Extra Tips That Will Help to Follow the GDPR Rules
In addition to taking measures that will guarantee the GDPR compliance of your software, you should follow some additional rules that determine your workflow and relationships with clients:
- Keep records of every measure that was taken to follow GDPR requirements. It will help you to prove that your company is GDPR compliant in case of such need. If you spend efforts on following the regulations without documenting anything, all undocumented actions may, in some cases, become a waste of your time and resources. You can hire a certified specialist whose duty will be to track and document all measures related to reaching full GDPR compliance.
- Remember that you have to get permission from a user if you’re going to collect and process personal data. You should inform your users about the details of data processing and its transmission to another country. The description of how everything will work should not contain any unclear statements or equivoques.
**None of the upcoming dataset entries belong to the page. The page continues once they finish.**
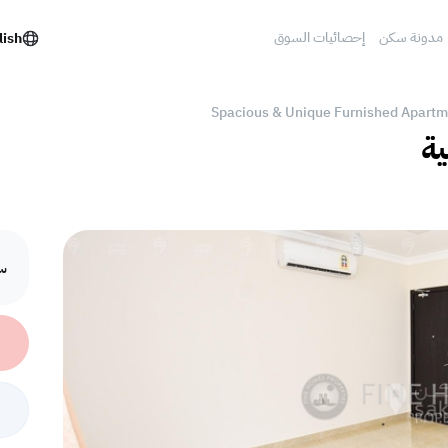
مدونة سكن
إحصائيات السوق
lish
Spacious & Unique Furnished Apartm
ية
سع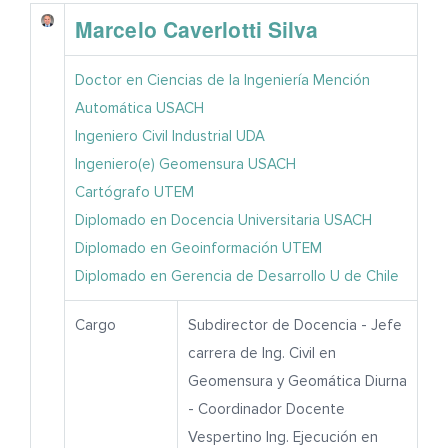
Marcelo Caverlotti Silva
NOTICIAS
Doctor en Ciencias de la Ingeniería Mención
Automática USACH
Ingeniero Civil Industrial UDA
Ingeniero(e) Geomensura USACH
Cartógrafo UTEM
Diplomado en Docencia Universitaria USACH
Diplomado en Geoinformación UTEM
Diplomado en Gerencia de Desarrollo U de Chile
Cargo
Subdirector de Docencia - Jefe
carrera de Ing. Civil en
Geomensura y Geomática Diurna
- Coordinador Docente
Vespertino Ing. Ejecución en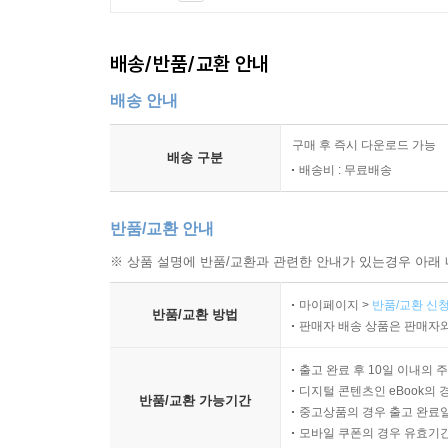
배송/반품/교환 안내
배송 안내
구매 후 즉시 다운로드 가능
배송 구분
배송비 : 무료배송
반품/교환 안내
※ 상품 설명에 반품/교환과 관련한 안내가 있는경우 아래 
마이페이지 >
반품/교환 신청
반품/교환 방법
판매자 배송 상품은 판매자와
출고 완료 후 10일 이내의 
디지털 콘텐츠인 eBook의 
반품/교환 가능기간
중고상품의 경우 출고 완료일
모바일 쿠폰의 경우 유효기간(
- As we have mentioned before, new regulations increase penalty charges against business organizations in case of any data leakages. It means that companies will pay for such kind of incidents not only with their reputation. That’s why information security must become one of the highest concerns of your company. According to GDPR authors, encryption is one of the key measures that helps to follow the requirements. But if a software vendor prefers any other option to be implemented in a custom web application, it’s acceptable.
It’s pretty easy to understand why business owners in EU are concerned about this new set of regulations described in GDPR. Potentially it may have a significant impact on each company that deals with personal data of its users. It’ll bring many changes in the way of how you should collect and store personal data. Therefore, the sooner you decide to make all possible efforts to become a GDPR compliant company the better for you. Such measures will both protect you from losses and increase customers’ loyalty.
Vitaly Hornik, the Chief Operating Officer of Delivery Department of XB Software, has commented:
Full GDPR compliance is one of the measures that can significantly improve the security of your business. That’s why you shouldn’t underestimate its importance. If the comprehensiveness of this new set of regulations confuses you, make sure that you work with reliable Data Protection Officer (DPO). DPO’s primary task is to oversee data protection strategy and implementation to ensure the compliance with GDPR requirements.